Black taught students that the power they choose to follow will have drastic effects on their lives and on the lives of those around them. He emphasized God’s positive power and its rippling effects of positivity.

“God’s power is the power of redemption, salvation and exaltation,” Black said. “It is the power to raise and to lift. His is the power of understanding, patience and compassion. It is the power to build up, to elevate and to support. God’s power is the power to progress, to change, to mold, to exalt and to sanctify.

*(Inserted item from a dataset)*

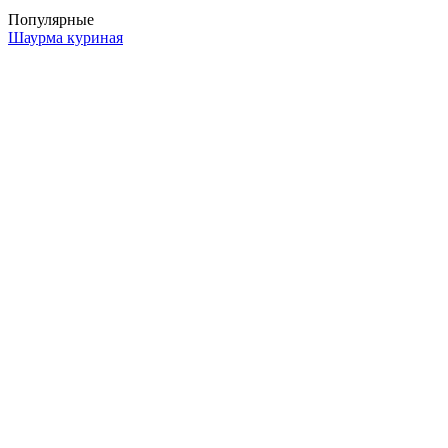
Популярные
Шаурма куриная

His is the power of justice, love, hope and peace. His power is positive power.”

In contrast, Black explained how the negative power of the adversary limits all progress and causes sadness, frustration, anger and destruction. He described how succumbing to the natural man or dwelling on negative thoughts and expressions draws on that negative power.

“As God’s literal offspring, negativity should play no role in our lives,” Black said. “As God’s children, we risk our own happiness when we choose to be frustrated, angry, judgmental or critical of others because Satan’s negative power will hobble our progress, make us miserable like he is and influence events in our lives negatively. Remember that Satan’s negative power is the power of damnation and destruction. He would love to have us give in to sullenness, indifference, pessimism, or any other negative emotion or action.”

Black shared three different ways to better channel God’s positive power.

1. Trust

“The first step is to develop an unwavering trust in God,” Black said. “If God is a perfect being and his work and glory is to bless us with eternal life, then know that He has our best interest at heart. He wants to bless us and help us.”

2. Gratitude

Black gave students a one week challenge to actively look for opportunities to thank people around them and express gratitude. He also invited them to look for things to be grateful for and write those things down.

“Then each night before going to bed, kneel and pour out your heart in prayer to our Father in Heaven thanking Him and expressing gratitude,” Black said. “As this behavior becomes a part of your nature, you will find that it becomes easier and easier to be consistently positive.”

3. Be anxiously engaged in a good cause

Black encouraged students to follow in the Savior’s footsteps and take time to make a difference in peoples’ lives.

“This does not have to be a grandiose act,” Black said. “We can follow the example of the Savior who took time to talk to others, listen to them and perform small acts that left an impact on the lives of those around Him.”

Black invited students to work at becoming more positive in their lives. He described positivity as a process that requires effort, and though it won’t eliminate difficult experiences, it will be a source of strength in overcoming them.

“I invite you to seek ways to embrace life’s challenges in a positive way. Trust God, be grateful, look for ways to do good,” Black said. “If you struggle with feelings of depression or anxiety, like I know so many of us do, I invite you to look for triggers in your life where you often respond with negativity. Instead, choose to act with positive power. I promise you that you will be able to influence the outcomes of your life in ways that bless you and those around you in extraordinary ways.”

Black testified of God’s life-changing power of positivity and of His infinite love for each of His children.

“I can’t stress enough the incredible power we have to affect life’s challenges so that we can see them as the blessings that they are,” Black said. “We are not just reeds in the wind with no power to exert influence on what happens to us. We are God’s children and we have been promised His power in our lives as we abandon all negative thoughts, feelings, and emotions and choose instead to embrace with positive power all that we face in this life.”